Accordo sulla produttività , firmano tutti tranne la Cgil. Sul piatto, balla ancora la tassazione delle tredicesime
Le parti sociali presenti all’incontro conclusosi ieri sera hanno dato tutte il loro via libera alla firma del nuovo accordo sulla produttività redatto dal Ministro Fornero con la supervisione di tutto il Consiglio dei Ministri. Sul documento finale, è stato raggiunto l’accordo con Abi, Ania, Confindustria, Lega cooperative, Rete imprese Italia, Cisl, Uil e Ugl.

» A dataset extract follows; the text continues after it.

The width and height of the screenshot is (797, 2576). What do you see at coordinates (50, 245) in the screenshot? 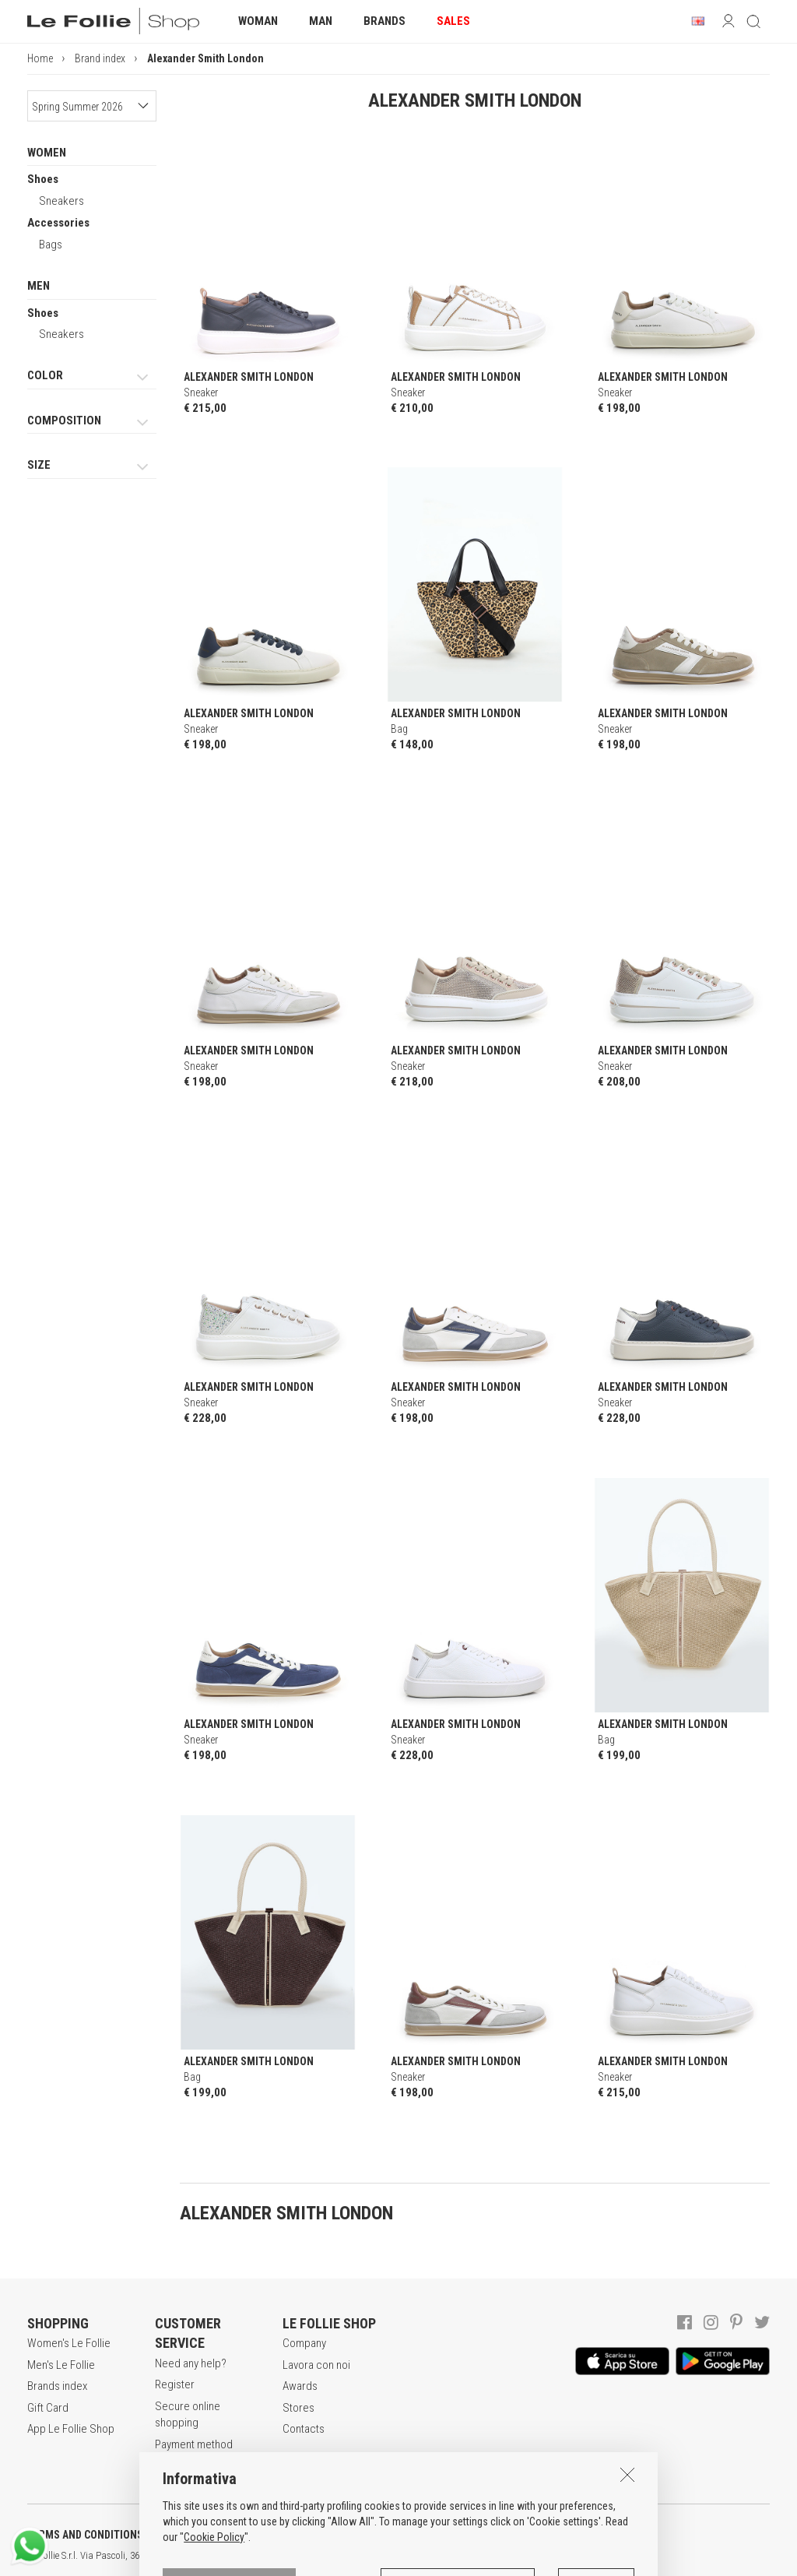 I see `Bags` at bounding box center [50, 245].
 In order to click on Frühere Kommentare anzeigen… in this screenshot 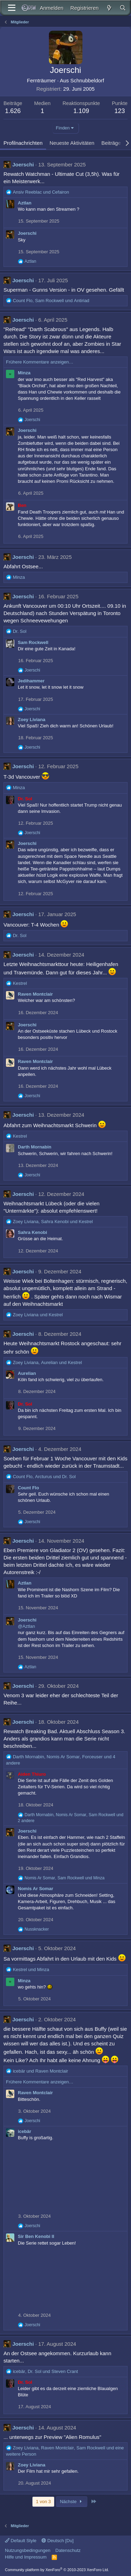 , I will do `click(39, 362)`.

Fino all’ultimo il Ministro Fornero ha provato a chiedere a Susanna Camusso di partecipare al tavolo e ancora stamattina il premier Mario Monti ha auspicato una firma della CGIL all’accordo raggiunto,
Non parlerei di ripensamento, ma diamo per scontato che in presenza di un’evoluzione del pensiero questa possa avvenire in tempi brevi. La sigla anche da parte della Cgil avrebbe un grande significato ma non per la validità dell’accordo e dell’impegno del governo
Ma in cosa consiste questo importante patto raggiunto, e perché la CGIL è ferma sulle sue posizioni?
Nella legge di Stabilità uno stanziamento complessivo 2,1 miliardi per il periodo 2013/2014, ponendo come condizione per erogare questi incentivi finanziari che le parti trovassero un accordo adeguato a tali finalità . Negli specifici contesti produttivi, efficaci e mirate misure di incremento della produttività ; consente di adeguare la regolamentazione contrattuale dei rapporti di lavoro alle esigenze degli specifici contesti produttivi di riferimento, anche con riguardo alle materie che possono incidere positivamente sulla crescita della produttività  quali gli istituti contrattuali che disciplinano la prestazione lavorativa, gli orari e l’organizzazione del lavoro.

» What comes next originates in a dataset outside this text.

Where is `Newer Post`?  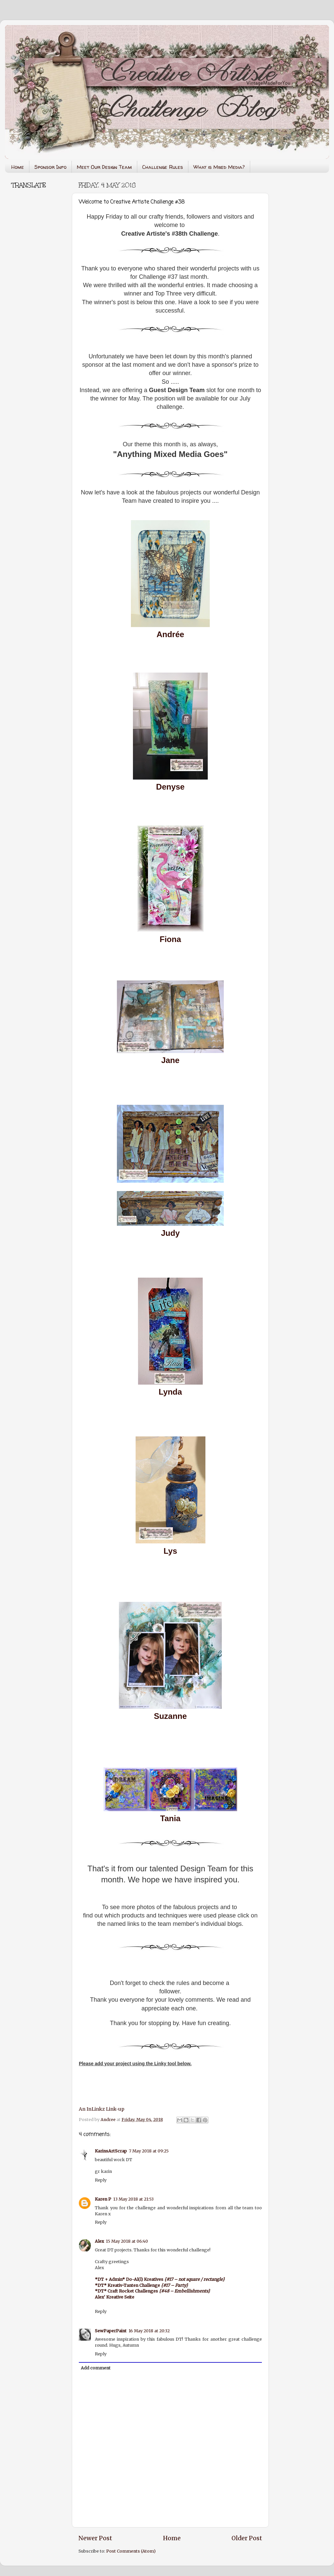 Newer Post is located at coordinates (95, 2538).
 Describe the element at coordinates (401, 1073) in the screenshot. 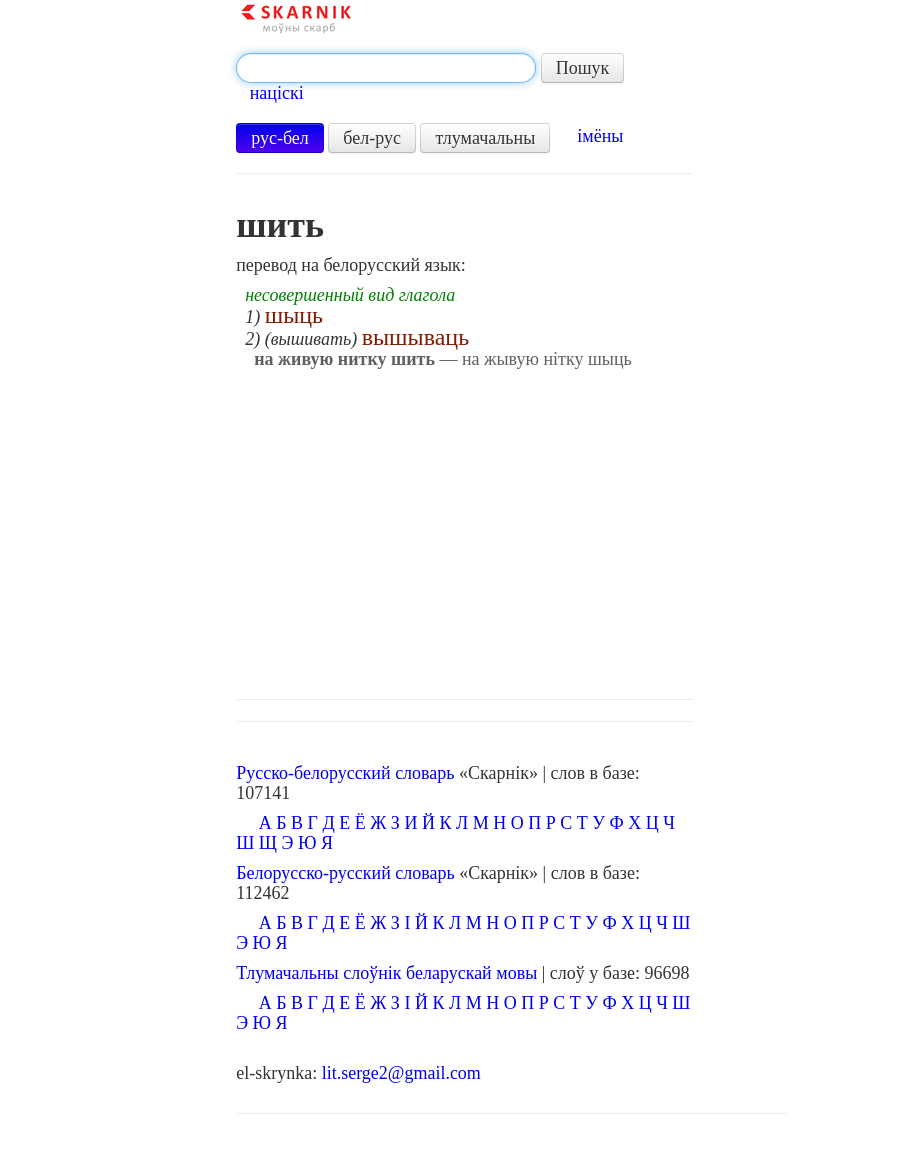 I see `lit.serge2@gmail.com` at that location.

In due parole, maggiore flessibilità sui singoli contratti nazionali che possono essere modificati con inserimenti di bonus e malus, con il fine di detassare il salario di produttività . Ma secondo la Camusso, questo sistema comporterebbe un ulteriore decrescita insostenibile del potere d’acquisto dei lavoratori. In particolare, questa misura non permette la detassazione delle tredicesime e garantisce entrate copiose e costanti alle casse dello Stato.
In questa guerra sul mondo del lavoro, gli unici dati concreti di riferimento sembrano essere quelli provenienti dall’Istat che parla di economia praticamente stagnante dal 1992, aggravata dalla crisi economica che negli ultimi due anni ha tramutato la stagnazione in recessione.
La mancanza di investimenti e di spese per migliorare la produttività generale del lavoro, ha lasciato il quadro quasi del tutto invariato, con un aumento dal 1992 al 2011 dell’1,1% del valore aggiunto.